(WHAT NEEDS TO BE DONE): Every entry here needs to be repeated exactly.

(RECORDED DATA):
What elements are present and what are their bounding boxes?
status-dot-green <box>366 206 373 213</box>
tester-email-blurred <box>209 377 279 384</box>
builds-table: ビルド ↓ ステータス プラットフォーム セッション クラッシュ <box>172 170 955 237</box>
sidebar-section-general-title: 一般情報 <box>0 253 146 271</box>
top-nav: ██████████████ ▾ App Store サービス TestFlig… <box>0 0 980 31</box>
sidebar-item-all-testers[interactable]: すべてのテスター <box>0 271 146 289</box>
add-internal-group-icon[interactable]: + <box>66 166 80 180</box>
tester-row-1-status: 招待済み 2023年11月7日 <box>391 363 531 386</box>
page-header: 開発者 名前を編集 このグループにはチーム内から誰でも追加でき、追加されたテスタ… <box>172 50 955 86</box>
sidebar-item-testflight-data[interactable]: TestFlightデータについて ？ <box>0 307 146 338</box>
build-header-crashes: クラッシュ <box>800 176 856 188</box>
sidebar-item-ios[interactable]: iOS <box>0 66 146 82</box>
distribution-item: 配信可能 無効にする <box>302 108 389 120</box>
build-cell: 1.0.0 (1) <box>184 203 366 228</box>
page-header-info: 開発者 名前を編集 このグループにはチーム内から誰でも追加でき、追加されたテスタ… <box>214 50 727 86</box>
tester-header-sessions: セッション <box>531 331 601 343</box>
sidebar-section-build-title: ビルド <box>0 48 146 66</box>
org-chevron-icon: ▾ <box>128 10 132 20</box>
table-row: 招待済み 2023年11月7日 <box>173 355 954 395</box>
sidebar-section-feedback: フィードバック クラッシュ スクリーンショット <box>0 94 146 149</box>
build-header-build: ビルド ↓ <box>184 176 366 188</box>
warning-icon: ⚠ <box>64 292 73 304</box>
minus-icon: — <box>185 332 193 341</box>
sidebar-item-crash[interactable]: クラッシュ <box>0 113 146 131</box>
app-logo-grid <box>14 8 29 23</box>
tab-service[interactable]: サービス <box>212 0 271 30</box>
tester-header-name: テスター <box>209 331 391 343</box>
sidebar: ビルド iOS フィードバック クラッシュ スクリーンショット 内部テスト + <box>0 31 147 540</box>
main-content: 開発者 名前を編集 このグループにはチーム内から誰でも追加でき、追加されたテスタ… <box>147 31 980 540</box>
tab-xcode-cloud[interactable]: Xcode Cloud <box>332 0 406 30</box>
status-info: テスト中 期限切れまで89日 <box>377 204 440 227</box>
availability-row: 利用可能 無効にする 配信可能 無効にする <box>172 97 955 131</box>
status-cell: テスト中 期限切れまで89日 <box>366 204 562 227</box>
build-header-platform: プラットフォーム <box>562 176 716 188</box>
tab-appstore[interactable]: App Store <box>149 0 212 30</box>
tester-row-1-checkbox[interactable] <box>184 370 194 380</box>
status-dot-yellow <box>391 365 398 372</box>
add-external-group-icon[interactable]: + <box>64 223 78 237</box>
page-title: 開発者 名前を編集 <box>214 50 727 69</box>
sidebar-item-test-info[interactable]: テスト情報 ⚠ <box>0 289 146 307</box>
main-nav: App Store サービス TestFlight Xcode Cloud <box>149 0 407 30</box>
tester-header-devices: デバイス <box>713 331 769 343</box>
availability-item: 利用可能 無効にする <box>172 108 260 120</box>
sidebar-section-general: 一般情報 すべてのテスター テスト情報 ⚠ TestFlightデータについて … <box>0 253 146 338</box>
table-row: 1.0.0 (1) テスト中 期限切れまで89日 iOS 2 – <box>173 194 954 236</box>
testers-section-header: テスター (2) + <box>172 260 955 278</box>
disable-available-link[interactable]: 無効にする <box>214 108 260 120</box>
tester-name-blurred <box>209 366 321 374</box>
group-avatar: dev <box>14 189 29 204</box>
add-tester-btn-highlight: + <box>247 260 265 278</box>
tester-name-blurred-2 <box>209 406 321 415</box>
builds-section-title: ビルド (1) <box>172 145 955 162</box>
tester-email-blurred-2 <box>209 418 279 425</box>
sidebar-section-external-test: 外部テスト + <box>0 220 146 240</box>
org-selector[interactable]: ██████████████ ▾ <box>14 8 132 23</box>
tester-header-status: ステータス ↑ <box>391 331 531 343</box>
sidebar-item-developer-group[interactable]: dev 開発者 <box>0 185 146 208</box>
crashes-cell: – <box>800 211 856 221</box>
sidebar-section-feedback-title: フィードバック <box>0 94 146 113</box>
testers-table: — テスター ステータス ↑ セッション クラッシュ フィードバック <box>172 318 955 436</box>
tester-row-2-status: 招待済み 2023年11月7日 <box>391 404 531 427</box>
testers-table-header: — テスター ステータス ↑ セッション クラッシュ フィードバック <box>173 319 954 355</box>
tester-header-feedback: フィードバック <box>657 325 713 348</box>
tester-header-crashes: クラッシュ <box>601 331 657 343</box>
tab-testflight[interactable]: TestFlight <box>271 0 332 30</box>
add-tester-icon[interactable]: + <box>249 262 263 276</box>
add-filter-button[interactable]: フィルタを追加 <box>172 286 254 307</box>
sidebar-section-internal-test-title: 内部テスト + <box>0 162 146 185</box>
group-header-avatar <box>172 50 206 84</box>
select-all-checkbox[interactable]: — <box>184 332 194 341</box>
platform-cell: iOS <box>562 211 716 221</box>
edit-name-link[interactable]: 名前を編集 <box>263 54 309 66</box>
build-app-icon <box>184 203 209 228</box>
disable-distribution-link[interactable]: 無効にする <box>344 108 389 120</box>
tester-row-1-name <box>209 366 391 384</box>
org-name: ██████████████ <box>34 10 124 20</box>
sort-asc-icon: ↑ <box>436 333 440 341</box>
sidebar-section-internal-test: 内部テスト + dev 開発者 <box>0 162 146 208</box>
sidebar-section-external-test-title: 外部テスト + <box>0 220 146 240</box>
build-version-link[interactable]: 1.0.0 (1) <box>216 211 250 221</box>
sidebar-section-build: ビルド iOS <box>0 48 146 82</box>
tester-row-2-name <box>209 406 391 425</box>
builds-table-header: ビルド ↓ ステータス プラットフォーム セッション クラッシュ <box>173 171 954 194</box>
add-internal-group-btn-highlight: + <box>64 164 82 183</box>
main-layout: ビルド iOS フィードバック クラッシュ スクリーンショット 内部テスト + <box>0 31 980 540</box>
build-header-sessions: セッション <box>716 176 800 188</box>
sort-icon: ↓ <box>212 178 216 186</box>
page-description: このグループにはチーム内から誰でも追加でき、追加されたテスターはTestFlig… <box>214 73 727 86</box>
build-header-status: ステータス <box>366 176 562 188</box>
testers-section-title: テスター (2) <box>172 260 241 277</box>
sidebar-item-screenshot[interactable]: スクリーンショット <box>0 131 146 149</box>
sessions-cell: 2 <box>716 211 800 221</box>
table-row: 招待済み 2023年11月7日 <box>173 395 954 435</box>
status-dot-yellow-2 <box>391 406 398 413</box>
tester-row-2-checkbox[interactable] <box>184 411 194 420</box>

(EXERCISE ANSWER):
What elements are present and what are their bounding boxes?
status-dot-green <box>366 206 373 213</box>
tester-email-blurred <box>209 377 279 384</box>
builds-table: ビルド ↓ ステータス プラットフォーム セッション クラッシュ <box>172 170 955 237</box>
sidebar-section-general-title: 一般情報 <box>0 253 146 271</box>
top-nav: ██████████████ ▾ App Store サービス TestFlig… <box>0 0 980 31</box>
sidebar-item-all-testers[interactable]: すべてのテスター <box>0 271 146 289</box>
add-internal-group-icon[interactable]: + <box>66 166 80 180</box>
tester-row-1-status: 招待済み 2023年11月7日 <box>391 363 531 386</box>
page-header: 開発者 名前を編集 このグループにはチーム内から誰でも追加でき、追加されたテスタ… <box>172 50 955 86</box>
sidebar-item-testflight-data[interactable]: TestFlightデータについて ？ <box>0 307 146 338</box>
build-header-crashes: クラッシュ <box>800 176 856 188</box>
sidebar-item-ios[interactable]: iOS <box>0 66 146 82</box>
distribution-item: 配信可能 無効にする <box>302 108 389 120</box>
build-cell: 1.0.0 (1) <box>184 203 366 228</box>
page-header-info: 開発者 名前を編集 このグループにはチーム内から誰でも追加でき、追加されたテスタ… <box>214 50 727 86</box>
tester-header-sessions: セッション <box>531 331 601 343</box>
sidebar-section-build-title: ビルド <box>0 48 146 66</box>
org-chevron-icon: ▾ <box>128 10 132 20</box>
table-row: 招待済み 2023年11月7日 <box>173 355 954 395</box>
sidebar-section-feedback: フィードバック クラッシュ スクリーンショット <box>0 94 146 149</box>
build-header-build: ビルド ↓ <box>184 176 366 188</box>
warning-icon: ⚠ <box>64 292 73 304</box>
minus-icon: — <box>185 332 193 341</box>
sidebar-item-crash[interactable]: クラッシュ <box>0 113 146 131</box>
app-logo-grid <box>14 8 29 23</box>
tab-service[interactable]: サービス <box>212 0 271 30</box>
tester-header-name: テスター <box>209 331 391 343</box>
sidebar: ビルド iOS フィードバック クラッシュ スクリーンショット 内部テスト + <box>0 31 147 540</box>
main-content: 開発者 名前を編集 このグループにはチーム内から誰でも追加でき、追加されたテスタ… <box>147 31 980 540</box>
tab-xcode-cloud[interactable]: Xcode Cloud <box>332 0 406 30</box>
status-info: テスト中 期限切れまで89日 <box>377 204 440 227</box>
availability-row: 利用可能 無効にする 配信可能 無効にする <box>172 97 955 131</box>
status-cell: テスト中 期限切れまで89日 <box>366 204 562 227</box>
build-header-platform: プラットフォーム <box>562 176 716 188</box>
tab-appstore[interactable]: App Store <box>149 0 212 30</box>
tester-row-1-checkbox[interactable] <box>184 370 194 380</box>
status-dot-yellow <box>391 365 398 372</box>
add-external-group-icon[interactable]: + <box>64 223 78 237</box>
page-title: 開発者 名前を編集 <box>214 50 727 69</box>
sidebar-item-test-info[interactable]: テスト情報 ⚠ <box>0 289 146 307</box>
main-nav: App Store サービス TestFlight Xcode Cloud <box>149 0 407 30</box>
tester-header-devices: デバイス <box>713 331 769 343</box>
availability-item: 利用可能 無効にする <box>172 108 260 120</box>
sidebar-section-general: 一般情報 すべてのテスター テスト情報 ⚠ TestFlightデータについて … <box>0 253 146 338</box>
table-row: 1.0.0 (1) テスト中 期限切れまで89日 iOS 2 – <box>173 194 954 236</box>
testers-section-header: テスター (2) + <box>172 260 955 278</box>
disable-available-link[interactable]: 無効にする <box>214 108 260 120</box>
tester-name-blurred <box>209 366 321 374</box>
group-avatar: dev <box>14 189 29 204</box>
add-tester-btn-highlight: + <box>247 260 265 278</box>
tester-name-blurred-2 <box>209 406 321 415</box>
builds-section-title: ビルド (1) <box>172 145 955 162</box>
tester-email-blurred-2 <box>209 418 279 425</box>
sidebar-section-external-test: 外部テスト + <box>0 220 146 240</box>
org-selector[interactable]: ██████████████ ▾ <box>14 8 132 23</box>
tester-header-status: ステータス ↑ <box>391 331 531 343</box>
sidebar-item-developer-group[interactable]: dev 開発者 <box>0 185 146 208</box>
crashes-cell: – <box>800 211 856 221</box>
sidebar-section-feedback-title: フィードバック <box>0 94 146 113</box>
testers-table: — テスター ステータス ↑ セッション クラッシュ フィードバック <box>172 318 955 436</box>
tester-row-2-status: 招待済み 2023年11月7日 <box>391 404 531 427</box>
testers-table-header: — テスター ステータス ↑ セッション クラッシュ フィードバック <box>173 319 954 355</box>
tester-header-feedback: フィードバック <box>657 325 713 348</box>
tester-header-crashes: クラッシュ <box>601 331 657 343</box>
tab-testflight[interactable]: TestFlight <box>271 0 332 30</box>
add-tester-icon[interactable]: + <box>249 262 263 276</box>
add-filter-button[interactable]: フィルタを追加 <box>172 286 254 307</box>
sidebar-section-internal-test-title: 内部テスト + <box>0 162 146 185</box>
group-header-avatar <box>172 50 206 84</box>
select-all-checkbox[interactable]: — <box>184 332 194 341</box>
platform-cell: iOS <box>562 211 716 221</box>
edit-name-link[interactable]: 名前を編集 <box>263 54 309 66</box>
build-app-icon <box>184 203 209 228</box>
disable-distribution-link[interactable]: 無効にする <box>344 108 389 120</box>
tester-row-1-name <box>209 366 391 384</box>
org-name: ██████████████ <box>34 10 124 20</box>
sort-asc-icon: ↑ <box>436 333 440 341</box>
sidebar-section-internal-test: 内部テスト + dev 開発者 <box>0 162 146 208</box>
sidebar-section-external-test-title: 外部テスト + <box>0 220 146 240</box>
build-version-link[interactable]: 1.0.0 (1) <box>216 211 250 221</box>
sidebar-section-build: ビルド iOS <box>0 48 146 82</box>
tester-row-2-name <box>209 406 391 425</box>
builds-table-header: ビルド ↓ ステータス プラットフォーム セッション クラッシュ <box>173 171 954 194</box>
add-internal-group-btn-highlight: + <box>64 164 82 183</box>
main-layout: ビルド iOS フィードバック クラッシュ スクリーンショット 内部テスト + <box>0 31 980 540</box>
build-header-sessions: セッション <box>716 176 800 188</box>
sort-icon: ↓ <box>212 178 216 186</box>
page-description: このグループにはチーム内から誰でも追加でき、追加されたテスターはTestFlig… <box>214 73 727 86</box>
build-header-status: ステータス <box>366 176 562 188</box>
testers-section-title: テスター (2) <box>172 260 241 277</box>
sidebar-item-screenshot[interactable]: スクリーンショット <box>0 131 146 149</box>
sessions-cell: 2 <box>716 211 800 221</box>
table-row: 招待済み 2023年11月7日 <box>173 395 954 435</box>
status-dot-yellow-2 <box>391 406 398 413</box>
tester-row-2-checkbox[interactable] <box>184 411 194 420</box>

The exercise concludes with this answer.